OLIVIA
RUIZ
La femme chocolat
(Polydor Universal - 2005)
1. J’traîne des pieds
2. La femme chocolat
3. I need a child
4. Non-dits
5. Thérapie de groupe
6. La petite valse de Narbonne plage
7. Quijote
8. Cabaret blanc
9. Goûtez-moi
10. Vitrier
11. La petite voleuse
12. La fille du vent
13. De toi à moi II
14. La Molinera
C’est
vrai qu’elle est à croquer la petite Olivia. Elle
et ses talents qui réjouissent tous les sens sans exception,
sont tombés sur le plus cannibale des mentors : Mathias
Malzieu, rouquin leader des Dionysos en personne, succombant
au charme de la pétulante brunette (et réciproquement,
à ce qu’on dit…) au point de prendre en main
la réalisation de son disque, aux côtés
de l’intéressée elle-même et de l’excellent
producteur Alain Cluzeau.
C’était donc ça la "surprise"
! Et ça s’entend ! Et ça se mange ! Que
dis-je, ça se mange : ça se dévore !
Les compositions anthropophages de Mathias (La femme chocolat
et Goûtez-moi) fleurent bon le Dionysos des meilleurs
jours et vont bien à Olivia : delicious !

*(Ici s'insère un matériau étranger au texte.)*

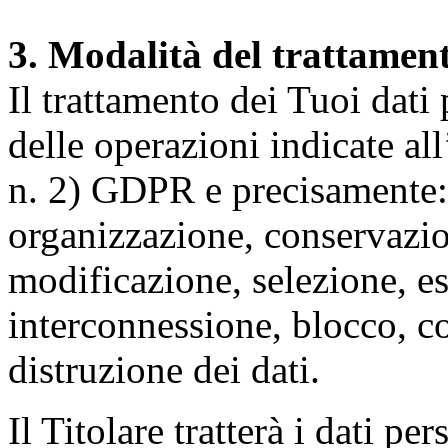
3. Modalità del trattamen
Il trattamento dei Tuoi dati
delle operazioni indicate all
n. 2) GDPR e precisamente: 
organizzazione, conservazio
modificazione, selezione, es
interconnessione, blocco, c
distruzione dei dati.
Il Titolare tratterà i dati pe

La composition virtuose de Christian Olivier des Têtes
Raides (Non-dits) flatte les papilles auditives de ses épatants
rebonds verbaux : "Non-dits non mais, non mais dis-donc…"
La composition miroir, à fleur de peau, de Néry
(De toi à moi II) renvoie dos-à-dos le face à
face de l’album précédent (De toi à
moi) : doux-amer.
Les compositions néo-réalistes de Chet et Juliette
(Vitrier, La petite voleuse), avec leur petit quelque chose
d’air du temps un peu facile, parviennent à se
transcender dans les gouleyantes versions que leur offre Olivia.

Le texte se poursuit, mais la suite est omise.